The mum of a Highland car crash victim has told a court that her estranged husband left “intimidating” letters to her and her daughters on the grave of their dead son.
David Foster, 58, is accused of stalking wife Heather and their grown-up daughters by sending letters and leaving menacing notes on his son Samuel’s grave and making malicious calls to police.
Heather Foster, who was giving evidence at Inverness Sheriff Court, said police turned up at her home in Lochend late at night after they received reports – allegedly from her ex – about an illegal lockdown party.
She said the incident, in March 2020, brought back painful memories of the night 18-year-old Samuel died just over a year earlier.
In evidence led by fiscal depute Emily Hood, Mrs Foster explained how police had turned up at her house during the Covid-19 restrictions acting on a tip-off about an alleged “illegal gathering”.
She said: “My youngest son was killed in a car accident and the police came to my door to tell me he had died. So for the police to turn up at my door like that I thought something had happened to my other son or my daughters.
“The last time the police came to my house at that hour was to tell me Samuel was dead.”
A police witness later confirmed to the court that the call had come from Foster’s number.
Mrs Foster told the court that her estranged husband had also been sending letters to her and her grown-up children, including some telling them to “believe in karma”.
She said she found the letters to be “intimidating” and so reported him to police.
Foster was advised by police not to contact her directly – at which point she claimed Foster began leaving letters at his late son’s grave in Inverness’ Kilvean Cemetery.
“Instead of doing letters to the house he started putting letters to the cemetery, on my son’s grave,” she said.
Mrs Foster said the letters – some addressed to Samuel – detailed how “he was going to sell the croft from beneath me”.
The depute fiscal asked her who she believed the letters were aimed at.
“It is us, it is me 100%,” she replied. “Why would you put something like that on a grave?
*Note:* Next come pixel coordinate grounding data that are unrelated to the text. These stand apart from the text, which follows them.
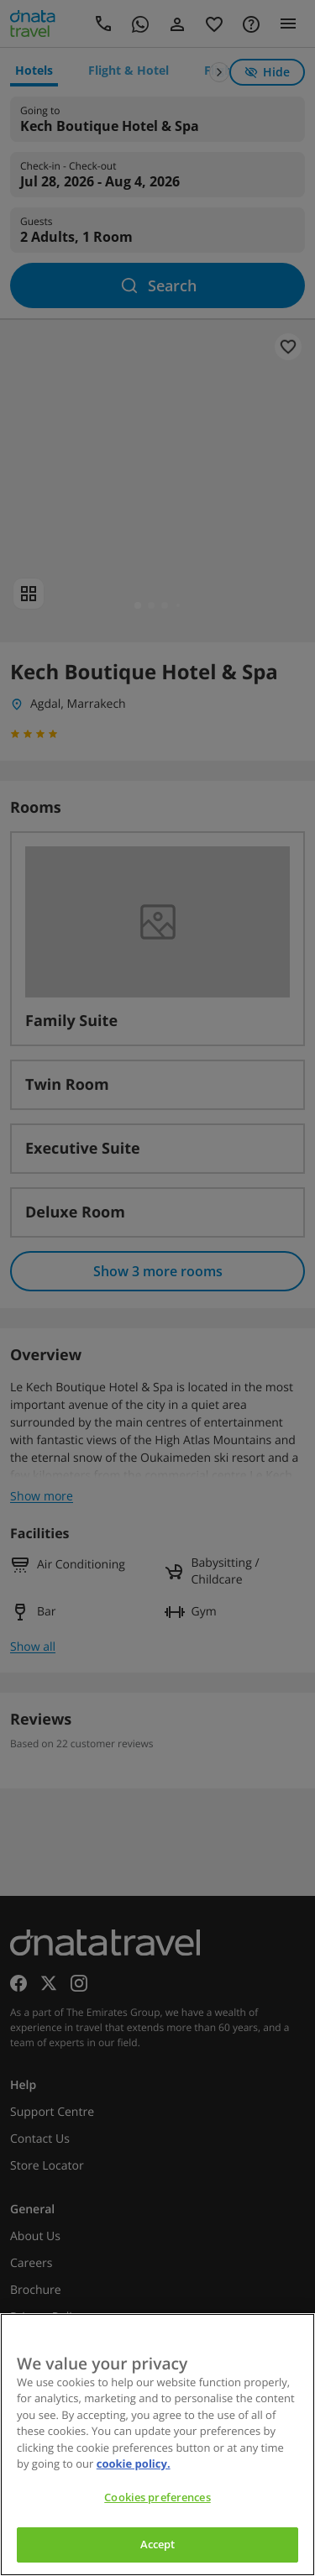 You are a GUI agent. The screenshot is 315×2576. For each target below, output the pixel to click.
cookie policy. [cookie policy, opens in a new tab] (134, 2463)
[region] (157, 2444)
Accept (158, 2544)
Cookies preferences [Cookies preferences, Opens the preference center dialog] (157, 2497) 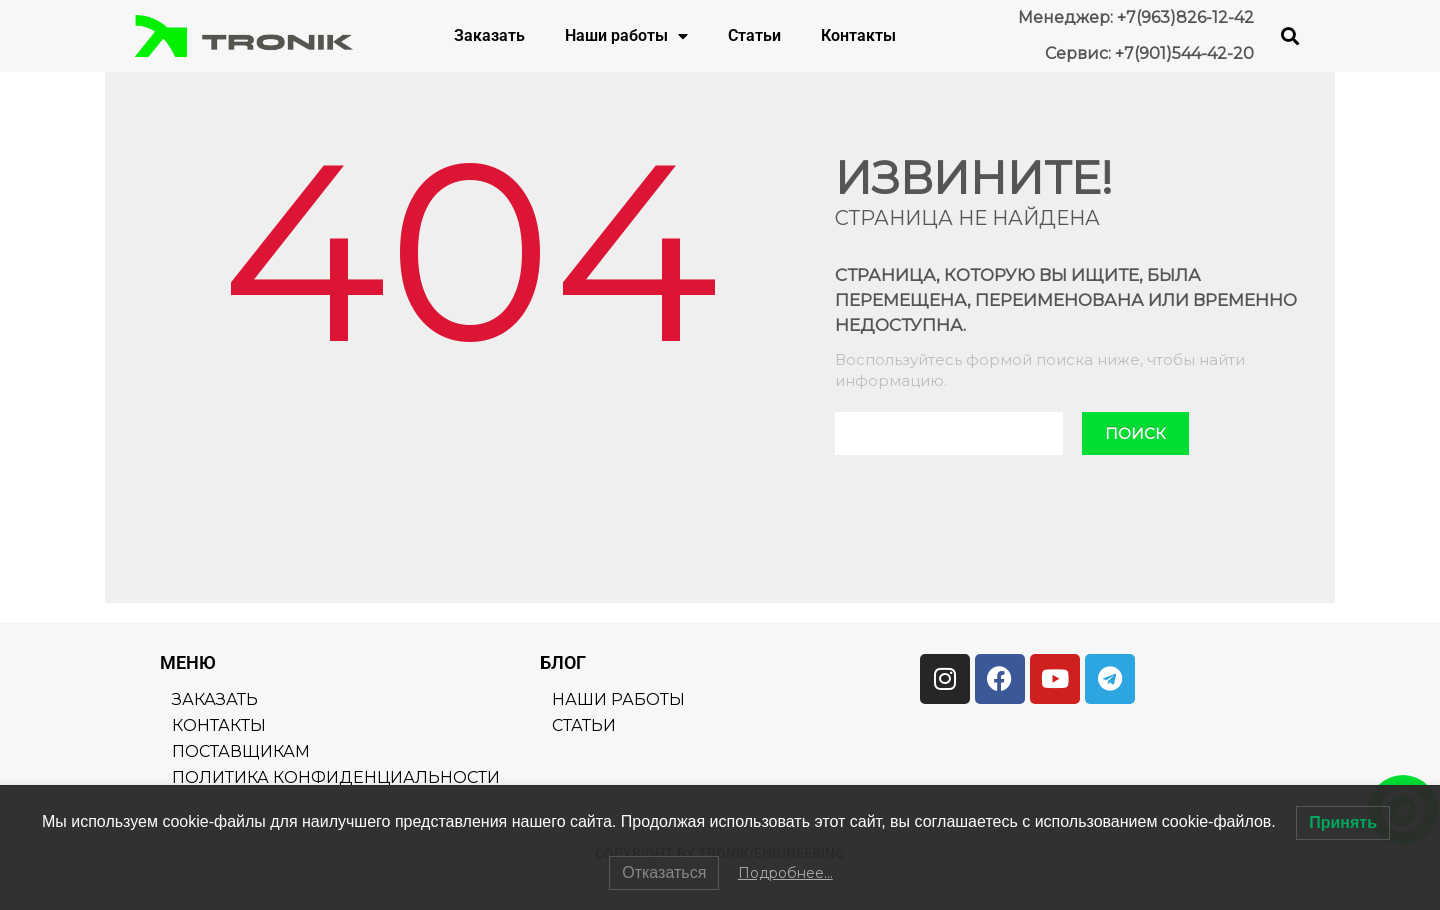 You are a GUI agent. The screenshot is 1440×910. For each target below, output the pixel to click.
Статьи (754, 35)
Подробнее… (785, 873)
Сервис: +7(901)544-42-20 (1149, 53)
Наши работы (626, 36)
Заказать (489, 35)
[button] (1290, 36)
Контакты (858, 35)
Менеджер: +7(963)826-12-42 (1136, 17)
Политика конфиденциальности (336, 777)
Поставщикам (241, 751)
He is dead. He can’t read it. It was made for me to see and the girls.”
One of the handwritten letters appeared to warn Ms Foster that a camera was watching them at the graveside.
Mrs Foster was cross-examined by Foster’s solicitor Kevin Hughes, who said that items left by Foster had previously been taken from the graveside by another family member and smashed.
He asked if those circumstances would perhaps explain her estranged husband’s desire to make people think they were being surveilled at the graveside.
She replied: “I would feel very intimidated if there were cameras watching me at the cemetery.”
Accused denies all the charges
She also said she did not know who was responsible for an assault on her Foster – an incident that his solicitor suggested may have led to him trying to communicate the details of his will in the letters.
Samatha Wilson, one of the Fosters’ daughters, told the court of her own distress at receiving a hand-delivered letter from her father.
She said her brother’s death was “the worst thing that ever happened to any of us in the family. He (Foster) knew that.”
On the day she arrived home from hospital with her newborn son she received a letter, which spoke about Samuel.
She said she believed her actions up until that point had made it clear she did not want any contact with her father.
David Foster denies a single charge of engaging in a course of conduct between January 1 2020 and June 20 2020 that caused his wife and grown-up daughters fear or alarm by repeatedly sending them letters, leaving menacing notes on his son’s grave, threatening to evict them and making malicious calls to police regarding them.
The trial, before Sheriff Eilidh Macdonald, was adjourned to continue next month.